The sequel to 2012’s shockingly violent, schizophrenic top-down killer, Wrong Number carries us back into an adrenaline soaked ‘80s nightmare that is at once familiar and different. Developer Dennation Games (a pair of Swedes who may have watched too much Miami Vice while tripping) understands the terrible burden of making a sequel to a smash hit; particularly an indie one that came mostly out of nowhere.
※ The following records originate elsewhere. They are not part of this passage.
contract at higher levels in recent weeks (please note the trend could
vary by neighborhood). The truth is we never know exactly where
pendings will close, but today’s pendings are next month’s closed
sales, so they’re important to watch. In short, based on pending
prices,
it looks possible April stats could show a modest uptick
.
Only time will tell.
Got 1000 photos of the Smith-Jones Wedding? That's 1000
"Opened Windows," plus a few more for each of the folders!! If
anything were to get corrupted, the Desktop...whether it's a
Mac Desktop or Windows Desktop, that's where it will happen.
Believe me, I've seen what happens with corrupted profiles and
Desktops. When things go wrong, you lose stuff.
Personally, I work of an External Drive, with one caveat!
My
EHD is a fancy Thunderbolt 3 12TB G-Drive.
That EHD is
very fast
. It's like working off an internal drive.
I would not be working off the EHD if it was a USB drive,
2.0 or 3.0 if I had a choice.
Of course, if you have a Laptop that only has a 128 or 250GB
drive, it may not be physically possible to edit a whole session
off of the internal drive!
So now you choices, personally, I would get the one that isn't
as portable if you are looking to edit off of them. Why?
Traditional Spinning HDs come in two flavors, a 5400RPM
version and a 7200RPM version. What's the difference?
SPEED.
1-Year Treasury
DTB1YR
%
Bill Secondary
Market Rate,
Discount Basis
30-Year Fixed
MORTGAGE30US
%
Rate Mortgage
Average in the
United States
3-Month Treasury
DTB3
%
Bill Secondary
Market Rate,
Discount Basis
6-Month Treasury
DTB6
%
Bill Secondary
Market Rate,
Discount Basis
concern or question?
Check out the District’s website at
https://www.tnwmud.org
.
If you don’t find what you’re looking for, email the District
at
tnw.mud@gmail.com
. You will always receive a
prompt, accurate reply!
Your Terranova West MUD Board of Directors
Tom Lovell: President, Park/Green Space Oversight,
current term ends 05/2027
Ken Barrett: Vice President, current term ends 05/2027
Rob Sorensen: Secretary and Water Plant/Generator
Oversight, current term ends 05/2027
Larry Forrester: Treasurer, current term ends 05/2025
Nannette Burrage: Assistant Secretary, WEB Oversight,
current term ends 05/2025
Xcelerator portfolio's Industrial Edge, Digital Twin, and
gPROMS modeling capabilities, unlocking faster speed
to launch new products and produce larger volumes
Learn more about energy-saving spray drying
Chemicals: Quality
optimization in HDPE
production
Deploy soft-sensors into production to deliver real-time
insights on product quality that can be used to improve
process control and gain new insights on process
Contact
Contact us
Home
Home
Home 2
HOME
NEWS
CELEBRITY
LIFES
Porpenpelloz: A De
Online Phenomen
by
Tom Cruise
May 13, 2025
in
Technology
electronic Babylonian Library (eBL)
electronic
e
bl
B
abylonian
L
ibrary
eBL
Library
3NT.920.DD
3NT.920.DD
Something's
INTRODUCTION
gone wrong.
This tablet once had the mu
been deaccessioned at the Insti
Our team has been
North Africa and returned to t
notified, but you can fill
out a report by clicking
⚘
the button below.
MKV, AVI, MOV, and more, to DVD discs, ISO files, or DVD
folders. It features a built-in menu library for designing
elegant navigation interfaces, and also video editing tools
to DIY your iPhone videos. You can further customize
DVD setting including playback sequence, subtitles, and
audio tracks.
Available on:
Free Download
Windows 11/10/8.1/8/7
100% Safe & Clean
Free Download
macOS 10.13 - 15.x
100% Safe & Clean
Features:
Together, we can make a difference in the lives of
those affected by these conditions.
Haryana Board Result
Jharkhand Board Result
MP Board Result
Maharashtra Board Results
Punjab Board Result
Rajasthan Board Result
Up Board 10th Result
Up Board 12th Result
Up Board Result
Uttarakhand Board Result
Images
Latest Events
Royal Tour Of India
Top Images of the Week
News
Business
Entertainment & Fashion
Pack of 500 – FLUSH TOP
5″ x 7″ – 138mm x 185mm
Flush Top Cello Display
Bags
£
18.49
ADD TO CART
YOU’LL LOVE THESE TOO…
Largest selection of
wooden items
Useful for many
On its surface, Wrong Number looks identical to the first Hotline, but playing will reveal that the devs wanted something a little different. The first Hotline was more about brute force, adrenal reflexes, and remembering how you died last time. Clearing a whole level using only melee weapons and jamming to the music was possible, even encouraged. 2 forces the player to be even more tactical, judging the positioning of everyone on the map and quickly killing them in precise order.  The stages are more open, most walls have windows, and damn near everyone has a gun. Trying to clear stages using only melee is essentially suicide. Running in and relying on your reflexes is definitely suicide.

The first game’s obsession with masks, both in and out of the mechanics, is no longer present, as only a few characters have them. Instead, most of the people you jump around to in this extremely nonlinear story have mandatory gimmicks that you can’t change: a dirty detective aims faster, a pacifistic writer tosses away guns and tries not to kill with his hits, a Russian gangster with a father complex can change fighting styles on the fly, etc. Not only is the mask mechanic demoted, it is even mocked with a series of mask-wearing characters who attempt to emulate the previous game’s protagonist (known only by his clothes as Jacket) and find themselves (like all the other unfortunate characters) woefully out of their depth.

Yet at the same time, Wrong Number is still an ‘80s themed top-down action game with one-hit-kills and nausea inducing pace, soaked in viscera and synth. The apple doesn’t fall far from the tree. It is different enough that I remind those who want more Hotline Miami that this will be something new, and similar enough that those who couldn’t stand the pounding bass and gushing blood may want to continue looking elsewhere.

Although more cerebral and precise than the first, and a little slow in the beginning, Hotline Miami 2 proves itself a worthy sequel, providing a more tactical challenge, while still occasionally bringing in the pulse-pounding dashing and slashing. And despite such a great predecessor, the soundtrack is just as good.